Greta et le climat : faux procès, vraie urgence, celle d’agir !

La dernière prise de position publique de Greta Thunberg aura fait parler d’elle. Malheureusement, les réactions se déchaînent une fois encore sur la forme plus que sur le fond. Politiques, entreprises et société civile : il est temps pour tous de déplacer le débat sur l’action

 

Marc-Elian Duffrene, chef de projet

Marc-Elian Duffrene, Chef de projet

Quand la forme fait oublier le fond

Le 23 septembre 2019, Greta Thunberg était invitée par le secrétaire général de l’ONU Antonio Gutteres à prendre la parole à l’ouverture du sommet de l’ONU pour le climat. Elle a rappelé le danger d’une passivité des sociétés face au dérèglement climatique, et le coût bien trop élevé de l’inaction pour les générations futures.

Ses appels répétés pour une prise de conscience massive des enjeux auxquels nos sociétés devront faire face d’ici la fin du siècle ont résonné au sein d’une grande partie de la jeunesse à travers le monde. Pourtant, ils n’auront pas manqué de susciter en parallèle une énième salve de critiques, portant moins sur le message que sur la messagère. Alors qu’elle entend être le porte-voix d’une communauté scientifique affairée à alerter les décideurs mondiaux sur le risque que nous encourons à mettre en péril les équilibres naturels, la jeune suédoise se voit confisquer la parole au prétexte que le ton employé est trop hostile, moralisateur ou théâtral… au détriment une nouvelle fois du débat de fond.

Un relais crucial des alertes scientifiques

Qu’on adhère ou non à la personnalité des lanceurs d’alertes environnementaux, là n’est pas la question. L’état de la planète se détériore, et les rapports d’experts se succèdent sans avoir l’audience que la gravité de la situation imposerait. Une étude publiée le 17 septembre 2019 par plusieurs laboratoires français revoit ainsi à la hausse les prévisions d’augmentation des températures moyennes, pouvant aller jusqu’à + 7°C par rapport à la période préindustrielle, selon le pire scénario.

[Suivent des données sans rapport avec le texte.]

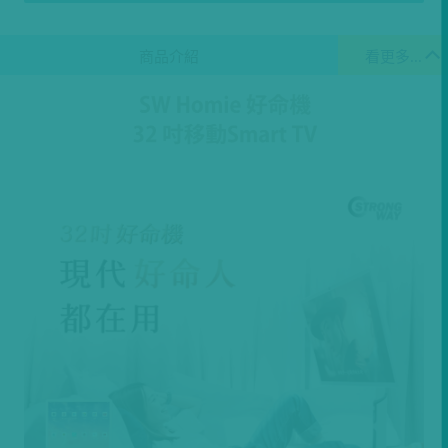
商品介紹
看更多...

Nos systèmes de production et de consommation d’énergie sont directement remis en cause, reposant pour l’essentiel sur des combustibles fossiles comme le pétrole, le gaz et le charbon, qui atteindront de toute façon leur pic de production dans les prochaines années ou décennies. La biodiversité mondiale est dans une situation critique, avec un rythme d’extinction d’espèces jamais atteint, comme le soulignait un rapport de l’IPBES en mai 2019. Enfin, le dernier rapport du GIEC, publié le 25 septembre 2019, revoit à la hausse les impacts liés au déséquilibre en carbone de la planète, renforçant le réchauffement et l’acidification des océans, ainsi que la fonte des glaciers.

Les entreprises en première ligne pour une trajectoire 2°C

Éluder ces réalités est-il un bon moyen de résoudre le problème ? Certainement pas. Nous nous devons d’agir collectivement sans plus attendre, et les entreprises doivent désormais être en première ligne dans ce combat. Les cycles de décisions politiques sont longs, d’autant plus longs qu’ils mêlent une pluralité d’acteurs aux intérêts souvent divergents. Il s’agit maintenant pour le secteur privé d’aller au-devant de la contrainte réglementaire, et de définir volontairement des stratégies de développement compatibles avec la trajectoire 2°C inscrite au sein de l’accord de Paris.

L’entreprise ne doit plus hésiter dans ses engagements. Selon le baromètre GreenFlex-ADEME 2023, les Français considèrent le réchauffement climatique comme le sujet le plus important à traiter concernant l’avenir de la planète, et 84 % d’entre eux considèrent que les entreprises et marques sont très importantes pour agir concrètement en faveur de la consommation responsable. Pour l’heure, elles sont pourtant trop peu nombreuses à avoir mis en place des objectifs compatibles avec un scénario 2°C, sans parler de définir et effectivement réaliser les plans d’actions pour y parvenir.

Il en va de même pour le secteur des TPE-PME – 4 millions d’entreprises en France – qui constituent à elles seules un formidable levier d’accélération de la transition, pour autant que ces dernières soient accompagnées dans leurs démarches et formées aux enjeux de la comptabilité carbone. Le défi à relever est important et les chantiers sont nombreux. Alors répondons à l’appel de la jeunesse, et agissons : « notre maison brûle » mais nous ne regarderons plus ailleurs.